Newsletter

News#2 – La confiance

La confiance n’est qu’en soi !

J’avais conclu ma 1ère lettre par le fait que le méfiant « par nature », souvent parlait de lui en disant se méfier des autres. Ce qui n’est bien sûr pas une règle.

Quelques retours ont décidé du sujet de cette lettre N°2 :

La confiance

Il est bien pensant, en même temps qu’un signe d’ouverture et d’humanisme, de faire confiance « a priori ». Ne pas le faire colle l’étiquette de misanthrope. Quelle aubaine pour les  filous de tout poil qui à travers la culpabilisation, trouvent là un outil de manipulation massive.

Mais demander la confiance n’est-il pas… vouloir l’obtenir ? Comme celui qui ment jure de dire la vérité, alors que celui qui la dit d’emblée, ne s’en posant pas la question, l’oublie tout aussitôt pour laisser à chacun sa liberté de le croire ou non.
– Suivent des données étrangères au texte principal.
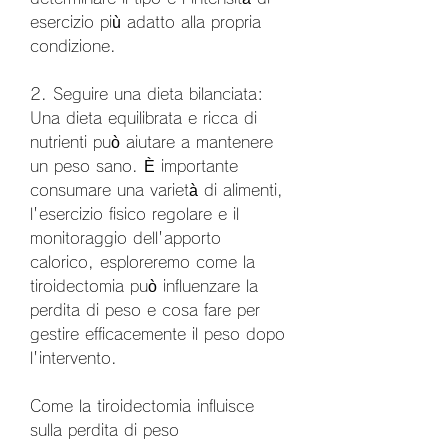
esercizio più adatto alla propria 
condizione.
2. Seguire una dieta bilanciata: 
Una dieta equilibrata e ricca di 
nutrienti può aiutare a mantenere 
un peso sano. È importante 
consumare una varietà di alimenti, 
l'esercizio fisico regolare e il 
monitoraggio dell'apporto 
calorico, esploreremo come la 
tiroidectomia può influenzare la 
perdita di peso e cosa fare per 
gestire efficacemente il peso dopo 
l'intervento.
Come la tiroidectomia influisce 
sulla perdita di peso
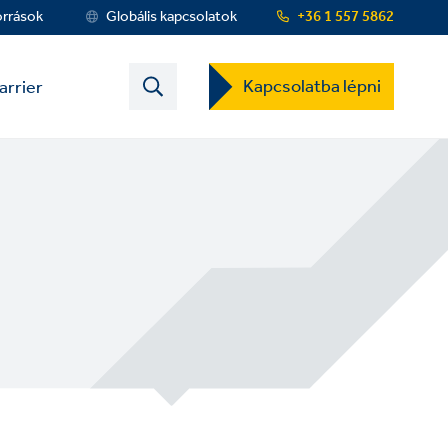
orrások
Globális kapcsolatok
+36 1 557 5862
Contact
Kapcsolatba lépni
arrier
US
Dropdown
Menu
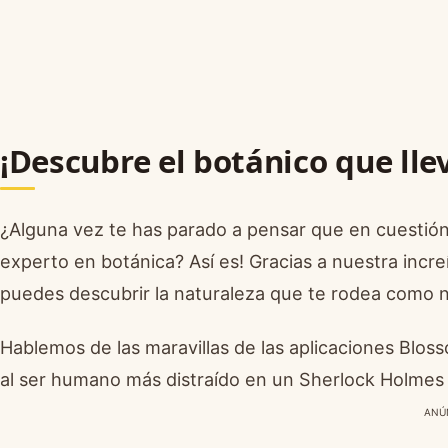
¡Descubre el botánico que lle
¿Alguna vez te has parado a pensar que en cuestió
experto en botánica? Así es! Gracias a nuestra increí
puedes descubrir la naturaleza que te rodea como 
Hablemos de las maravillas de las aplicaciones Blo
al ser humano más distraído en un Sherlock Holmes 
ANÚ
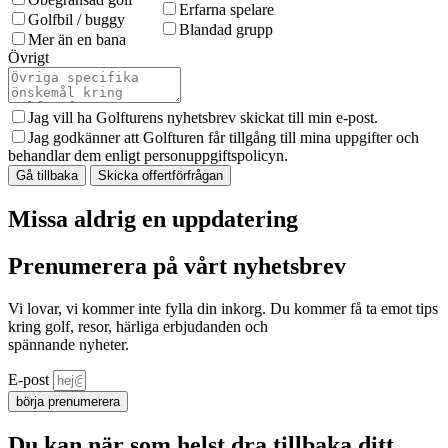
Erfarna spelare
Golfbil / buggy
Blandad grupp
Mer än en bana
Övrigt
Jag vill ha Golfturens nyhetsbrev skickat till min e-post.
Jag godkänner att Golfturen får tillgång till mina uppgifter och
behandlar dem enligt personuppgiftspolicyn.
Gå tillbaka
Skicka offertförfrågan
Missa aldrig en uppdatering
Prenumerera på vårt nyhetsbrev
Vi lovar, vi kommer inte fylla din inkorg. Du kommer få ta emot tips
kring golf, resor, härliga erbjudanden och
spännande nyheter.
E-post
börja prenumerera
Du kan när som helst dra tillbaka ditt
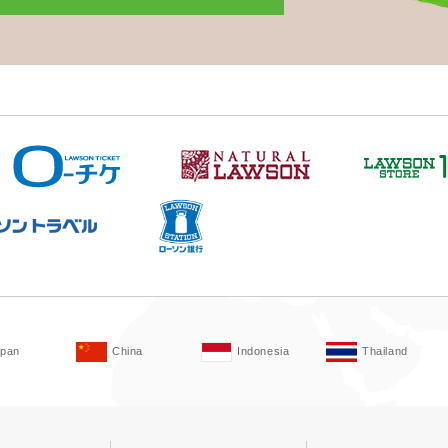
apan
China
Indonesia
Thailand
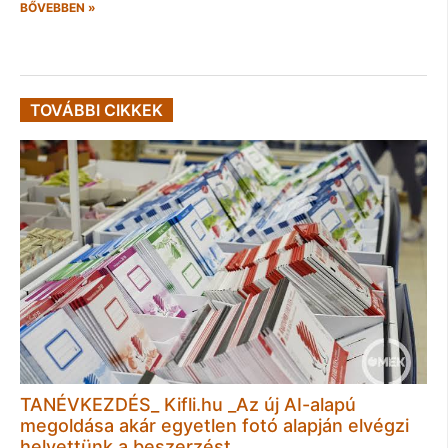
BŐVEBBEN »
TOVÁBBI CIKKEK
TANÉVKEZDÉS_ Kifli.hu _Az új AI-alapú
megoldása akár egyetlen fotó alapján elvégzi
helyettünk a beszerzést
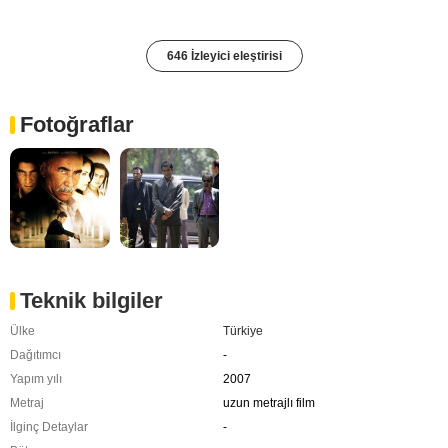
646 İzleyici eleştirisi
Fotoğraflar
Teknik bilgiler
Ülke
Türkiye
Dağıtımcı
-
Yapım yılı
2007
Metraj
uzun metrajlı film
İlginç Detaylar
-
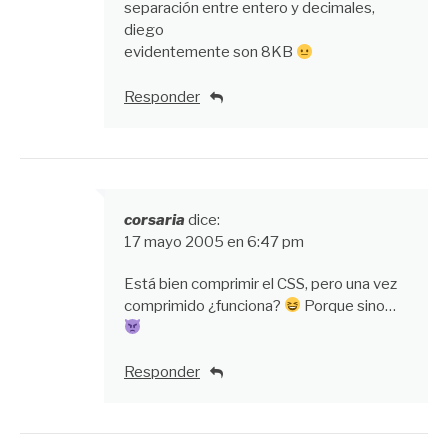
separación entre entero y decimales,
diego
evidentemente son 8KB
Responder
corsaria
dice:
17 mayo 2005 en 6:47 pm
Está bien comprimir el CSS, pero una vez
comprimido ¿funciona?
Porque sino…
Responder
Si on excepte l’excessif pour qui la méfiance est un a priori fondé sur les mémoires entretenues de ses expériences malheureuses, acquises ou transmises (et que l’étiomédecine existe pour aider), la confiance NE SE DÉCIDE PAS. Elle n’est pas un acte de volonté, à peine de n’être alors que le déni en force d’un ressenti culpabilisant et culpabilisé.

La confiance est un ressenti, d’autant plus fiable qu’il est affectivement neutre (merci encore l’étiomédecine), de ce que l’autre ou le sujet de  cette confiance, rayonne.
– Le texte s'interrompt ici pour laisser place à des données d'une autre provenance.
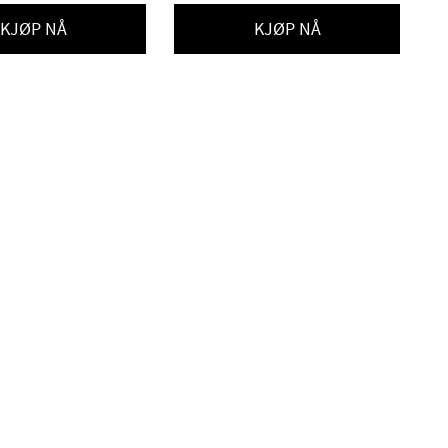
KJØP NÅ
KJØP NÅ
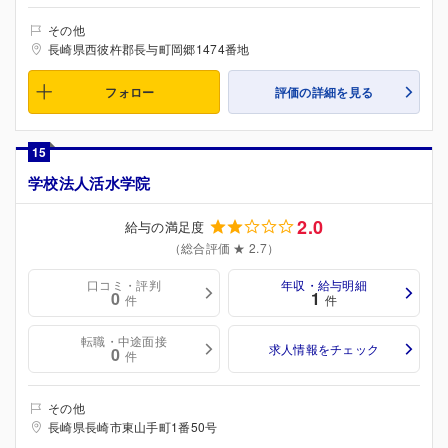
その他
長崎県西彼杵郡長与町岡郷1474番地
フォロー
評価の詳細を見る
15
学校法人活水学院
2.0
給与の満足度
（総合評価 ★ 2.7）
口コミ・評判
年収・給与明細
0
1
件
件
転職・中途面接
求人情報をチェック
0
件
その他
長崎県長崎市東山手町1番50号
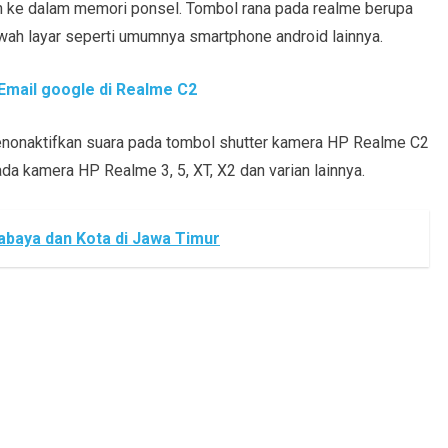
 ke dalam memori ponsel. Tombol rana pada realme berupa
awah layar seperti umumnya smartphone android lainnya.
Email google di Realme C2
enonaktifkan suara pada tombol shutter kamera HP Realme C2
da kamera HP Realme 3, 5, XT, X2 dan varian lainnya.
abaya dan Kota di Jawa Timur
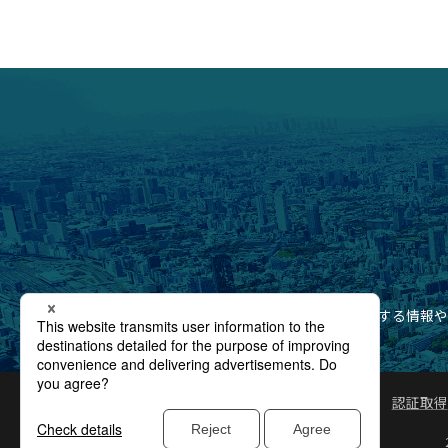
製品に関する情報や
認証取得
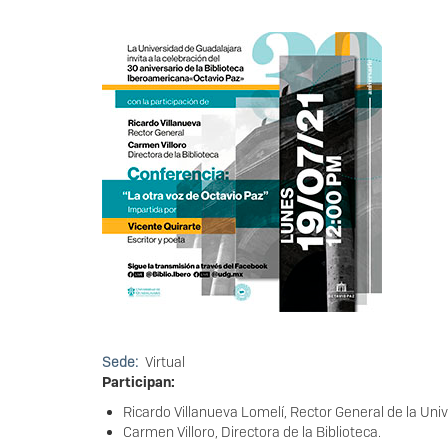
Sede
Virtual
Participan:
Ricardo Villanueva Lomelí, Rector General de la Uni
Carmen Villoro, Directora de la Biblioteca.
Combien, une fois bernés ou trahis, se disent qu’ils sentaient bien que quelque chose n’allait pas et qu’ils auraient dû « se » faire confiance. Sans pouvoir l’expliquer, et c’est là que les manipulateurs ont beau jeu.

Ceux qui n’apprennent pas à se faire un ami de leur ressenti, n’ont plus besoin d’ennemis. À quoi servirait d’être lucide s’il fallait se laisser gruger par quiconque, fût-il un proche, à tout bout de champ, ou de chant… des sirènes ? Faîtes-vous confiance à votre enfant qui vous dit faire ses devoirs alors que vous savez très bien qu’il joue aux billes dans sa chambre, pardon je n’ai pas vu l’année : pendant qu’il joue sur son smartphone ? Vous l’aimez quand même ? Mais vous savez.
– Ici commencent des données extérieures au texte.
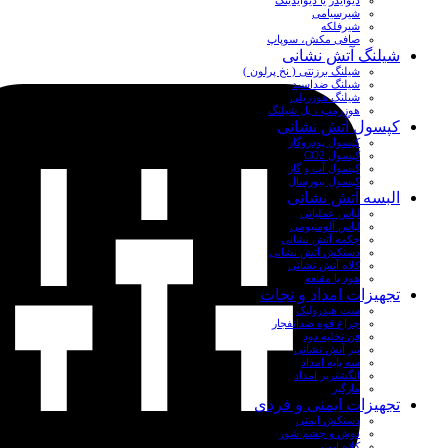
دیوایدر یا دیوایدینگ
شیرسیامی
شیرفلکه
صافی مکش، سوپاپ
شیلنگ آتش نشانی
شیلنگ برزنتی ( نخ پرلون )
شیلنگ ضداسید
شیلنگ هوزریلی
هوزرمپ ، پل شیلنگ
کپسول آتش نشانی
کپسول پودروگاز
کپسول CO2
کپسول آب و گاز
کپسول بیورسال
البسه آتش نشانی
لباس عملیاتی
لباس آلومنیومی
چکمه آتش نشانی
دستکش آتش نشانی
کلاه آتش نشانی
هود یا مقنعه
تجهیزات امداد و نجات
ست هیدرولیک
چراغ قوه ضدانفجار
فن تخلیه دود
تبر آتش نشانی
سه پایه امداد
انگشتربر امداد
مارگیر
تجهیزات ایمنی و فردی
دستکش ایمنی
دوش و چشم شور
کلاه ایمنی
Ce n’est pas en les autres, parfois excellents travestis, que doit se donner la confiance. Et ce ne sont pas eux qui vous ont trahis quand VOUS ne vous pas êtes pas écouté ; ce n’est que vous-même, en décourageant de surcroît, une confiance qui vous lâchera, comme un chien de chasse lâche son maître qui systématiquement rate le gibier qu’il a levé.

La confiance, croissante parce que respectée, n’est qu’en SOI, pour justement n’avoir pas à se méfier tout le temps de tout et tout le monde. Pour savoir qu’on saura reconnaître l’arnaque ou le mensonge quand ils se présenteront, mais aussi pour savoir s’impliquer dans une belle aventure si rien n’est à suspecter.

Et bien sûr, cela vient « aussi » avec l’expérience de certains échecs.

C’est aussi vrai dans l’art du soin où, à l’exigence de résultat qu’un patient veut s’entendre confirmé, la seule réponse honnête avant de commencer est de lui dire « je ne sais pas. » Beaucoup se la pètent avec des promesses et discours théoriques pseudo-scientifiques, voire même obscurs, en tous les cas invérifiables.

Pourquoi un soin fonctionne ?
Je préfère, une fois n’est pas coutume, citer Montaigne :

Parce que c’était lui, parce que c’était moi

Montaigne

Mais vous n’êtes pas obligé de me croire.